** Opening PROVIDED RECORDS block **
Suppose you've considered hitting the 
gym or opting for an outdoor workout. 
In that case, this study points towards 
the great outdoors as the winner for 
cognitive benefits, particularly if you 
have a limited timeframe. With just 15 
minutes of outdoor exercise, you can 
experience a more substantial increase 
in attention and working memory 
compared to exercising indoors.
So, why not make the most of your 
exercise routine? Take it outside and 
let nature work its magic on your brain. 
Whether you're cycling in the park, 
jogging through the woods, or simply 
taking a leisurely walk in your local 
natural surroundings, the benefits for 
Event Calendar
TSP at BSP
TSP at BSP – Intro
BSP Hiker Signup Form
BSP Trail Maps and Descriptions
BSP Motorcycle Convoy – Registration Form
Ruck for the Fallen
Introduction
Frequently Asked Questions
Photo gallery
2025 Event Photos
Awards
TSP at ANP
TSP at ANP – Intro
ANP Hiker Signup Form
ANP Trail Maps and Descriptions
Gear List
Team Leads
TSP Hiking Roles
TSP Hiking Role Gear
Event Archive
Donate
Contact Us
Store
** Closing PROVIDED RECORDS block **
### TASK STATEMENT:
Nothing in the records may be left out; reproduce them exactly.

### WRITTEN ANSWER:
Suppose you've considered hitting the 
gym or opting for an outdoor workout. 
In that case, this study points towards 
the great outdoors as the winner for 
cognitive benefits, particularly if you 
have a limited timeframe. With just 15 
minutes of outdoor exercise, you can 
experience a more substantial increase 
in attention and working memory 
compared to exercising indoors.
So, why not make the most of your 
exercise routine? Take it outside and 
let nature work its magic on your brain. 
Whether you're cycling in the park, 
jogging through the woods, or simply 
taking a leisurely walk in your local 
natural surroundings, the benefits for 
Event Calendar
TSP at BSP
TSP at BSP – Intro
BSP Hiker Signup Form
BSP Trail Maps and Descriptions
BSP Motorcycle Convoy – Registration Form
Ruck for the Fallen
Introduction
Frequently Asked Questions
Photo gallery
2025 Event Photos
Awards
TSP at ANP
TSP at ANP – Intro
ANP Hiker Signup Form
ANP Trail Maps and Descriptions
Gear List
Team Leads
TSP Hiking Roles
TSP Hiking Role Gear
Event Archive
Donate
Contact Us
Store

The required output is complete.